Reportage, questo sconosciuto
Reportage rientra in quell’insieme di parole dal significato aleatorio che lasciano spazio all’immaginazione. Semplificando, l’inviato non si limita a raccontare la notizia ma cerca di ampliare il contesto con il maggior numero di elementi possibile affinché il lettore sia in grado di costruire un proprio punto di vista.
Possiamo dunque dire che il reporter raccoglie i dettagli dell’istante di realtà che si sta svolgendo per presentarli poi allo spettatore e lasciare a lui l’interpretazione.
McCurry può definirsi reporter?
McCurry non è un reporter, non più almeno. Lui stesso preferisce definirsi uno storyteller che avvicina gli studi cinematografici alla narrazione indipendente e fine a se stessa. Immaginate una sua mostra come un libro di favole in cui ogni capitolo ha una sua identità ben precisa con la quale collabora alla valorizzazione dell’opera nel suo insieme.

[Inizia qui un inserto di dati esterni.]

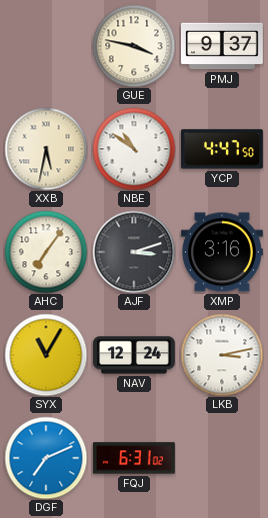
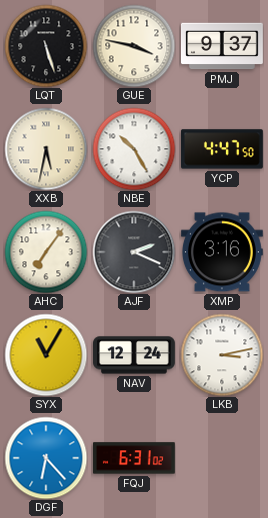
LQT: none -> 5:27
NBE: 10:51 -> 10:25
AJF: 3:12 -> 2:19
DGF: 7:11 -> 6:23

Come si visita un racconto?
Realizzare un racconto è come pianificare un viaggio: si definiscono i personaggi, il punto d’inizio e lo svolgimento. Il finale viene solo abbozzato e si perfeziona durante la stesura.
Se consideriamo una mostra al pari di un libro dove ogni opera rappresenta un capitolo la metafora diventa evidente.
Quando acquista il biglietto lo spettatore ha un’idea che alla fine verrà confermata o smentita a seconda della gestione del percorso da parte dell’autore. La creazione di un punto di vista non è dunque completamente libera bensì limitata da un meccanismo regolato a monte.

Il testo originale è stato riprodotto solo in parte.